In-Game Loot Boxes Aren’t Considered Gambling, According To The ESRB

Loot

It seems some gamers lately are up in arms over the idea of loot boxes in video games, mainly because they see it as a “pay to win” strategy for gamers with deep pockets, or consider it some form of gambling when it comes to getting premium items from your earned boxes.

But the ESRB doesn’t see it that way. With all the ruckus going on with loot boxes being in pretty much every major game – including Asssasin’s Creed Origins, Middle-Earth: Shadow of War and Star Wars: Battlefront II, the Entertainment Software Ratings Board indicates that it’s all about chance, and not gambling.

“ESRB does not consider loot boxes to be gambling. While there’s an element of chance in these mechanics, the player is always guaranteed to receive in-game content (even if the player unfortunately receives something they don’t want). We think of it as a similar principle to collectible card games: Sometimes you’ll open a pack and get a brand new holographic card you’ve had your eye on for a while.

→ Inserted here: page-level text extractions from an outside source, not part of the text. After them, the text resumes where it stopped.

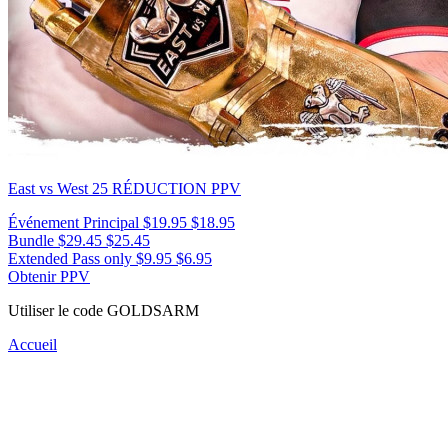
East vs West 25
RÉDUCTION PPV
Événement Principal
$19.95
$18.95
Bundle
$29.45
$25.45
Extended Pass only
$9.95
$6.95
Obtenir PPV
Utiliser le code
GOLDSARM
Accueil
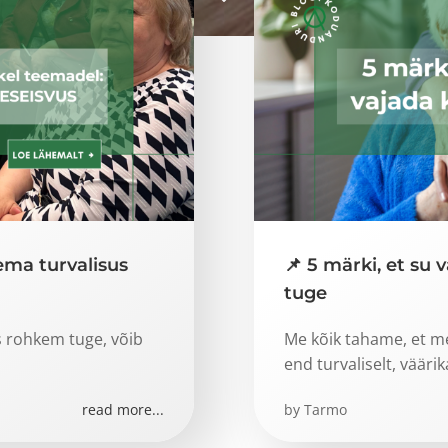
ema turvalisus
📌 5 märki, et su
tuge
s rohkem tuge, võib
Me kõik tahame, et me
end turvaliselt, väärik
read more...
by
Tarmo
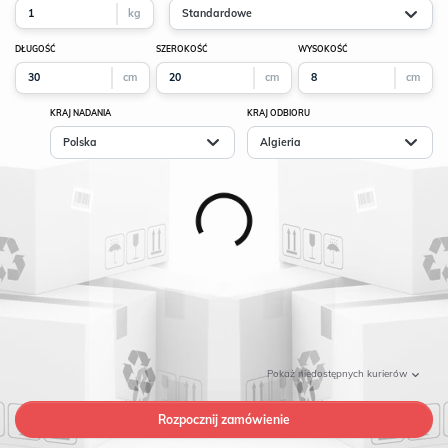
kg
Standardowe
DŁUGOŚĆ
SZEROKOŚĆ
WYSOKOŚĆ
cm
cm
cm
KRAJ NADANIA
KRAJ ODBIORU
Polska
Algieria
Pokaż
niedostępnych kurierów
Rozpocznij zamówienie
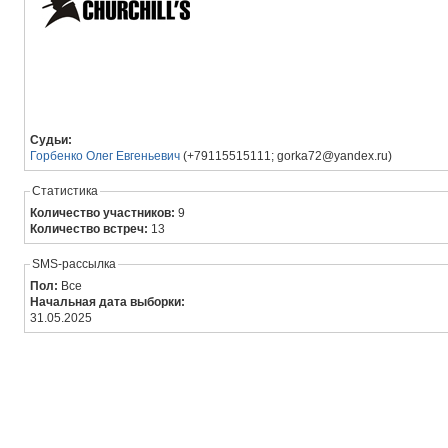
Судьи:
Горбенко Олег Евгеньевич
(+79115515111; gorka72@yandex.ru)
Статистика
Количество участников:
9
Количество встреч:
13
SMS-рассылка
Пол:
Все
Начальная дата выборки:
31.05.2025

But other times you’ll end up with a pack of cards you already have.”

Some people have asked about this classification because the ESRB has noted when real gambling and/or simulated gambling have been featured in a game in the past. A real gambling marker on a game could mean certain death for it on the market, since that would stamp it with the dreaded AO, or Adults Only, rating – meaning retailers likely wouldn’t pick up on it.

The discussion will likely continue whether loot boxes are “cool” in games. They do provide a great deal of additional content that will allow players to keep digging for the good stuff, but there are also some valid complaints that the system allow some players to stock up on loot boxes with real money, thus “paying to win” as they get more access to premium stuff sooner than other players. Some developers are working on ways around this so that everyone has a fair chance, but more than likely, this debate is likely to continue.

We’ll have to see what becomes of loot boxes over the next few months, but, more than likely, they’re here to stay.